Tô me livrando de você, te desalojando. Te colocando numa caixinha de música velha que vai parar de tocar no exato momento em que eu tirar os olhos de você. Tô te pintando no rosto, meu bem, como listras de guerra. Tô quebrando pratos, deixando a pia mais limpa pra não sujar as tuas mãos. Tô te pintando com laço e de vestido, pra não me esquecer de como você se vestia pro espelho, enquanto defenestrava o amor do sétimo andar.
Tô te implorando lentamente pra dizer alguma coisa que me pare enquanto eu declaro que tô desistindo de você. Tô levando na mala só o que é meu, e deixo o que era nosso pra você fazer fogueira do passado. Queime os retratos, as correntes, o desprezo e me jogue junto. Talvez assim eu sinta, pelo menos uma vez, alguma coisa que não seja frieza. Tô levando tudo num gerúndio lento, que se arrasta com justificativas pela casa, e a única coisa que você faz é ficar aí me encarando. Marcada, estagnada, calada. Depois da dor toda, você escolheu ficar manchada em mim, feito tatuagem. E nada mais.
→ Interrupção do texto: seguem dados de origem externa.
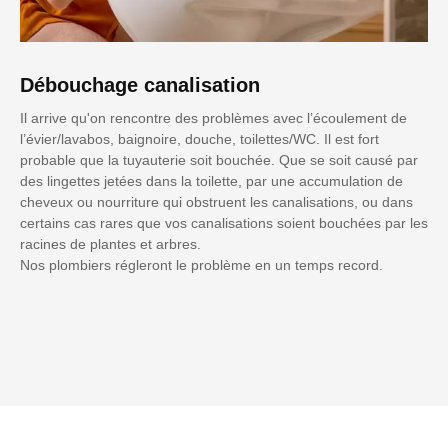
Débouchage canalisation
Il arrive qu'on rencontre des problèmes avec l’écoulement de
l’évier/lavabos, baignoire, douche, toilettes/WC. Il est fort
probable que la tuyauterie soit bouchée. Que se soit causé par
des lingettes jetées dans la toilette, par une accumulation de
cheveux ou nourriture qui obstruent les canalisations, ou dans
certains cas rares que vos canalisations soient bouchées par les
racines de plantes et arbres.
Nos plombiers régleront le problème en un temps record.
Tô desistindo da lembrança de que, talvez você nem lembre, um dia desses a gente se bastava. Do apelo comovido dos presentes de aniversário, dos alarmes silenciados pra me atrasar agarrado em você. Tô desistindo de quem eu amo, cuido, consolo e me fez ver tudo virar passado numa apropriação indevida de nós. Tô desistindo quando não queria mais desistir.
Então usa esse infinitivo pra parar esse gerúndio doído. Me para e grita pra mim que ainda tem lugar pra nós dois aqui antes que eu já tenha desistido. Diz alguma coisa enquanto eu me despedaço e me ponho nas caixas. Diz pra parar o sal descendo na minha boca, diz pra ser clara de vez e me consentir um abrigo renovado. Diz pra mim que muda, por favor, e que muda a minha vida junto. Diz que se lembra de mim e que teus olhos vidrados não são esquecimento. Diz que não me jogou no seu limbo pessoal. Diz e me impede, de uma vez, de desistir de você.
Você não me diz nada e eu tô indo embora.